Photo: Spliethoff Spliethoff_vessel_source_Spliethoff_website.jpg
The opening of the 2020 navigation season on the Saint Lawrence Seaway, which connects the Great Lakes to the Atlantic, at the beginning of April, could not have come at a worse time, with all manner of uncertainties roiling trade flows.

For the Seaway- a 2,300 mile marine highway linking the Atlantic Ocean to the Great Lakes serving the United States and Canada, overall traffic during April and May was down 10.2% compared to 2019, at a time that double digit dips were the norm.  Overall flows in 2019 totaled 38m tons - with the top cargoes being grain, coal, iron ore, salt and steel products.

Over time, overall tonnages thru the Seaway, with locks maintained by both the United States and Canada, have declined - overall tonnage in 1980 was close to 80 million tons. The decrease in  tonnage belies a more subtle shift, a trend towards higher value project cargoes.

A 2018 US Government Accountability Report on the Seaway noted that: “The tonnage of St. Lawrence Seaway traffic comprised of machinery and other manufactured products, which encompass project cargo, grew from about 657,000 tons in 2001 to about 1.1m tons in 2016.”

Riding this trend several years ago, The Cleveland-Cuyahoga County Port Authority (serving Cleveland, Ohio- on Lake Erie) had established the “Cleveland Europe Express” container/ project service, linked to Antwerp,  in conjunction with Spliethoff.

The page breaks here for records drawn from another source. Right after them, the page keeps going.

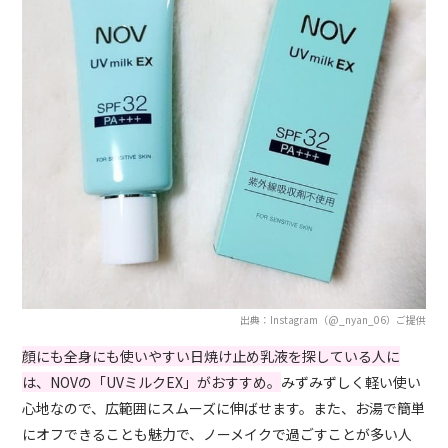
出典：Instagram（@_nyan_06）ご提供
顔にも全身にも使いやすい日焼け止め乳液を探している人に
は、NOVの「UVミルクEX」がおすすめ。
みずみずしく軽い使い
心地なので、広範囲にスムーズに伸ばせます。また、お湯で簡単
にオフできることも魅力で、ノーメイクで過ごすことが多い人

Two ports have been benefiting by continued moves towards imports of wind turbine components. Monroe, Michigan, south of Detroit at the western margin of Lake Erie, has been the destination for wind tower components manufactured in Bécancour, Quebec. The Great Lakes Seaway Partnership, a coalition of maritime organizations from the US and Canada, explains that Happy River, owned by BigLift, which is part of Spliethoff, has been shuttling wind tower pieces into Monroe, connection with a General Electric project.

The Port of Buffalo, in upstate New York at the eastern edge of Lake Erie, is also illustrative of the new dynamics at play. Throughout the boom times for the steel industry in the US, it was home to  Bethlehem Steel’s Lackawanna Mill which closed in the early 1980s. The niche port has re-invented itself as a hub, of sorts, for imports of components related to wind power generation.

Patricia C. Schreiber, Port Director, Port of Buffalo said, in early June, that three shipments of wind turbine components had been unloaded at the port, two from Germany and one from S. Korea, adding that additional shipments are inbound.  She said: “To the Port of Buffalo, handling these wind turbines means a full dock for the season. Not only are we unloading the vessels, but we’re also loading the trucks that take them to site. So, this is an opportunity to keep us busy all the way into Fall.”

It’s not all about project cargo for Buffalo; sugar has entered the mix. Earlier in Spring, 2020, Sucro Sourcing, a Florida-based processor of sugar, set up a facility in the port’s Gateway Trade Zone (not far from the site of the old steel mill), with a regional distribution facility for cane sugar. At least one vessel inbound with sugar has called at Buffalo so far this season.